Orbit Docs — Vision
Mirrored from
docs/design/orbit-docs/3_vision.md. Edit the source document in the repository, not this generated page.
The v1 from [ORB-00163] is the corpus and the retrieval primitive; [ORB-00206] adds doc embeddings and opt-in hybrid ranking. Injection wiring and the ADR-folding question remain future work. This document names the open questions, the planned follow-up work, the prior art that shaped the design, and the dimensions on which orbit-docs differs from sibling tools.
1. Open Questions
Section titled “1. Open Questions”1.1 Should orbit-design retire on the same cadence as orbit-docs adoption?
Section titled “1.1 Should orbit-design retire on the same cadence as orbit-docs adoption?”[ORB-00165] is filed but deliberately gated on three pre-flight conditions: at least two PRs using orbit docs, hook + task.show injection wired, and explicit team agreement that the 4-numbered layout is a recommendation rather than a rule. Retiring orbit-design too early forces a flag-day for authors who learned the old convention; retiring it too late leaves a duplicated retrieval surface (orbit design list/show vs orbit docs list/show) and a “which mental model do I use?” friction for new agents.
The harder sub-question: does orbit-design carry anything load-bearing that orbit-docs doesn’t? Two candidates:
- ADR earning rule.
orbit-designdocuments (and the docs/design conventions enforce) that ADR headings must be allocated viaorbit.adr.addbefore they appear in4_decisions.md. This rule belongs toorbit-adr, not to a docs skill. Retiringorbit-designshould not retire the rule. Last updated:freshness assertion.orbit-designasks authors to bumplast_updated:when the doc materially changes. Orbit-docs has no such field; semantically, frontmatterlast_updated:is just another tag. We chose not to lift this rule because (a) it’s not enforceable without commit-graph integration, (b) it’s noisy in practice (every cosmetic edit drives a debate about whether to bump), and (c)git log -- <path>answers the same question without an author-side assertion.
The third condition — explicit team agreement — is what makes this an open question rather than a queued task. The answer comes from usage, not from this design doc.
1.2 Should the docs corpus eventually fold ADRs?
Section titled “1.2 Should the docs corpus eventually fold ADRs?”[ORB-00169] is the design task. Three paths are named:
- Fold completely. orbit-docs indexes
.orbit/adrs/by translatingadr.yamlto orbit-docs frontmatter at index time. ADR storage stays put. Single search surface; orbit-docs gains complexity for a corpus with a stricter lifecycle than it understands. - Sibling indexes, unified search verb. ADRs stay where they are with their own surface. The unified
orbit searchsurface that landed in [ORB-00196] / [ORB-00202] already queries both via--kind doc,--kind adr, or--kind all. Clean separation; another surface to maintain. - Status quo.

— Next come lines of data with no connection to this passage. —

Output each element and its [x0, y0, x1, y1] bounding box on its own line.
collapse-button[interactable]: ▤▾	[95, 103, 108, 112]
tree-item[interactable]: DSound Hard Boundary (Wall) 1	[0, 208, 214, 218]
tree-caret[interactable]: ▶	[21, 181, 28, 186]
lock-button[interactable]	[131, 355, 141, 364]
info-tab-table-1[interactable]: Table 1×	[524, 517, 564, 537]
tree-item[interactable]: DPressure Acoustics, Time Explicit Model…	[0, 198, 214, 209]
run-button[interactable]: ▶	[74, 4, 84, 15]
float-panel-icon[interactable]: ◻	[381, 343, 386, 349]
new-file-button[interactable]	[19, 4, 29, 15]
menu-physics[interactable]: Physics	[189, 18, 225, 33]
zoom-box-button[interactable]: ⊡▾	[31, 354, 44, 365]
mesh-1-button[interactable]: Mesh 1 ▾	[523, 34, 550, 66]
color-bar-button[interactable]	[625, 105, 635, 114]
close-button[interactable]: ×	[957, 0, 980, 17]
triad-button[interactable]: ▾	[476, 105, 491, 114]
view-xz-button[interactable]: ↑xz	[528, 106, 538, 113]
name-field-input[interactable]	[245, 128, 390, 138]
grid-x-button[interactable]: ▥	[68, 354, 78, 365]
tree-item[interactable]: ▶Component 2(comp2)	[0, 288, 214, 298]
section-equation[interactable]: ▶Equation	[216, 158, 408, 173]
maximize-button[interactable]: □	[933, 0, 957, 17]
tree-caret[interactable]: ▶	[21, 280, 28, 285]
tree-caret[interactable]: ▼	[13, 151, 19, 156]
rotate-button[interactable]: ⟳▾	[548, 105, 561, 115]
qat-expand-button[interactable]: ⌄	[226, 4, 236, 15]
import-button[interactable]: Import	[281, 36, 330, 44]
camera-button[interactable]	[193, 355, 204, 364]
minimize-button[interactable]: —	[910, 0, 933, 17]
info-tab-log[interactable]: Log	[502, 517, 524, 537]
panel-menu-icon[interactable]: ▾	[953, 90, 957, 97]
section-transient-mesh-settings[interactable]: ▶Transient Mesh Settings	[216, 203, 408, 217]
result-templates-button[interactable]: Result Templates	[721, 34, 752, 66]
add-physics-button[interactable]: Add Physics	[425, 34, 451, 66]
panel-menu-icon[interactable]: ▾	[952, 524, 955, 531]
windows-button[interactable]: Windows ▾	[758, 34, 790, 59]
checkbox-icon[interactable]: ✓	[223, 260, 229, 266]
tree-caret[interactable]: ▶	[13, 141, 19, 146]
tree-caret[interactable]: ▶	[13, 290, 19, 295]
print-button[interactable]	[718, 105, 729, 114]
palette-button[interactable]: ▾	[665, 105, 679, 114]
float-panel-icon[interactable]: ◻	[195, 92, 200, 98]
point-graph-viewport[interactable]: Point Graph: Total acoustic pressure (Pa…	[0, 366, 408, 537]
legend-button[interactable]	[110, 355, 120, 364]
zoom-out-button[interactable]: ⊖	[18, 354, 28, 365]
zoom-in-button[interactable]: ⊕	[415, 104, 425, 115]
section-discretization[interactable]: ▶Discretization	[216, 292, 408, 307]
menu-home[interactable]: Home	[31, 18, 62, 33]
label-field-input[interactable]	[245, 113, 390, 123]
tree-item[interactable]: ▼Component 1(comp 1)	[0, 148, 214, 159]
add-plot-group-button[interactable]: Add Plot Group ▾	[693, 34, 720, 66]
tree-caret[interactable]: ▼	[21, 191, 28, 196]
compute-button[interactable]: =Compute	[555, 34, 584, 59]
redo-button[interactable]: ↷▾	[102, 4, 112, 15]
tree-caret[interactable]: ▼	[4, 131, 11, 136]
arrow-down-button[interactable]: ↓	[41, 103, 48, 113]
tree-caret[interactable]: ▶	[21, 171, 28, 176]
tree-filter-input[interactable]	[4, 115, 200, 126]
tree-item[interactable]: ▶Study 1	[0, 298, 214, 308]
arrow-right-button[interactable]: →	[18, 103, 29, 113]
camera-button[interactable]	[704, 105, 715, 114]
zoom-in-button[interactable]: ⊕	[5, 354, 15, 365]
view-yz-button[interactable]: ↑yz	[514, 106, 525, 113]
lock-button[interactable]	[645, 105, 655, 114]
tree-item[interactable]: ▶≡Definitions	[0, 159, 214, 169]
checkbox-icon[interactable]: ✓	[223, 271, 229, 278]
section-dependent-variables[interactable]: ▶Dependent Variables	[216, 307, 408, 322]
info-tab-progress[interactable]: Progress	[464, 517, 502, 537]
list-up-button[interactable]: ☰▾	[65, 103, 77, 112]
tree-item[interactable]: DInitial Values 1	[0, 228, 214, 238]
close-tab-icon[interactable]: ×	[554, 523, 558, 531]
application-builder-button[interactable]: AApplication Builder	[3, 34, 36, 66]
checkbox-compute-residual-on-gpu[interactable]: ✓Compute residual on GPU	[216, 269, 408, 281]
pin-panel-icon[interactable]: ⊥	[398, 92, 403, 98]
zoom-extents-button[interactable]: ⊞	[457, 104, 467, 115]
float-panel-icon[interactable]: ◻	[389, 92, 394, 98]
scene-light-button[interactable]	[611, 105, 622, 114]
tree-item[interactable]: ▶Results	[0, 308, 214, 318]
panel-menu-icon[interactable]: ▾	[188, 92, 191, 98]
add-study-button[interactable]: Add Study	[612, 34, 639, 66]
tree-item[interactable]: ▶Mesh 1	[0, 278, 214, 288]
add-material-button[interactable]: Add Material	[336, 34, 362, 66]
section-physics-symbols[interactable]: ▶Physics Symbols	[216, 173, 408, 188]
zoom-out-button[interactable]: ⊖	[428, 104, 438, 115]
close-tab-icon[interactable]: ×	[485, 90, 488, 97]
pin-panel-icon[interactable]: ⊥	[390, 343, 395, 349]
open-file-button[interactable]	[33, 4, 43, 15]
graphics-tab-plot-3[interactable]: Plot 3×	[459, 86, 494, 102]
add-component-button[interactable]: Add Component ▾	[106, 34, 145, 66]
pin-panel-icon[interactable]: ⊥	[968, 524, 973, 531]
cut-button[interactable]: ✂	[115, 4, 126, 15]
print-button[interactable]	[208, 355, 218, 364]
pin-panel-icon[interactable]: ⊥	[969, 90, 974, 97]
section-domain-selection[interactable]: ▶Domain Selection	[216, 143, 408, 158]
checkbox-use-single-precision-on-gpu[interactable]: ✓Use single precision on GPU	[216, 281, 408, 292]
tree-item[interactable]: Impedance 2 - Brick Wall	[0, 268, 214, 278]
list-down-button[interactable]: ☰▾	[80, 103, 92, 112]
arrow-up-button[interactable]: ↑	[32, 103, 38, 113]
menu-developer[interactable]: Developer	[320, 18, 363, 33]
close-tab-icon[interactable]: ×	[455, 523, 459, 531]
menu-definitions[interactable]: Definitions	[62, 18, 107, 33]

Skills document the boundary clearly and nudge agents to query both for design context. Zero new code; agents won’t reliably query both.
The author’s current bias is toward path 2 — keep the lifecycles separate, but provide a single retrieval entry point. But the choice should be made by [ORB-00169], not pre-committed here.
1.3 When do semantic embeddings start paying off?
Section titled “1.3 When do semantic embeddings start paying off?”[ORB-00168] is filed but priority-low. With ~100 docs today, BM25-ish substring + tag-exact matches the corpus shape well: most queries are “find the doc about RAII” (exact concept name) rather than “find the doc that explains anything resembling X” (semantic similarity).
The break-even point is roughly the size at which agents stop knowing the exact phrase they’re looking for. Empirically, that’s around 500 docs in our experience with similar systems, but the threshold is corpus-shape-dependent, not just count-dependent. A team that writes prose-heavy designs hits orbit-search payoff sooner than a team whose docs are mostly bullet lists and tables.
The right trigger is retrieval-quality complaint: when agents start saying “I can’t find the doc I know exists,” that’s the signal to land [ORB-00168]. Not before.
1.4 What does injection latency cost the hook?
Section titled “1.4 What does injection latency cost the hook?”[ORB-00167] proposes a 2-doc cap (vs 3 for learnings) and gates the lookup behind [hook].surface_docs = true. The unanswered question: what’s the actual latency budget?
The learning hook today walks .orbit/learnings/ per Edit / Read / Write tool call and scores against scope-globs. With a few dozen learnings, that’s ~5ms. Adding a parallel docs walk over 100 docs is another ~10-20ms (rough estimate). At ~30ms total per hook call, hook-fatigue starts to show up in agent flow.
The right answer is probably (a) share the walk between learning and doc lookup, and (b) cache the walked corpus for the duration of an ORBIT_EXECUTION_ID. Neither is in v1; both are noted in [ORB-00167].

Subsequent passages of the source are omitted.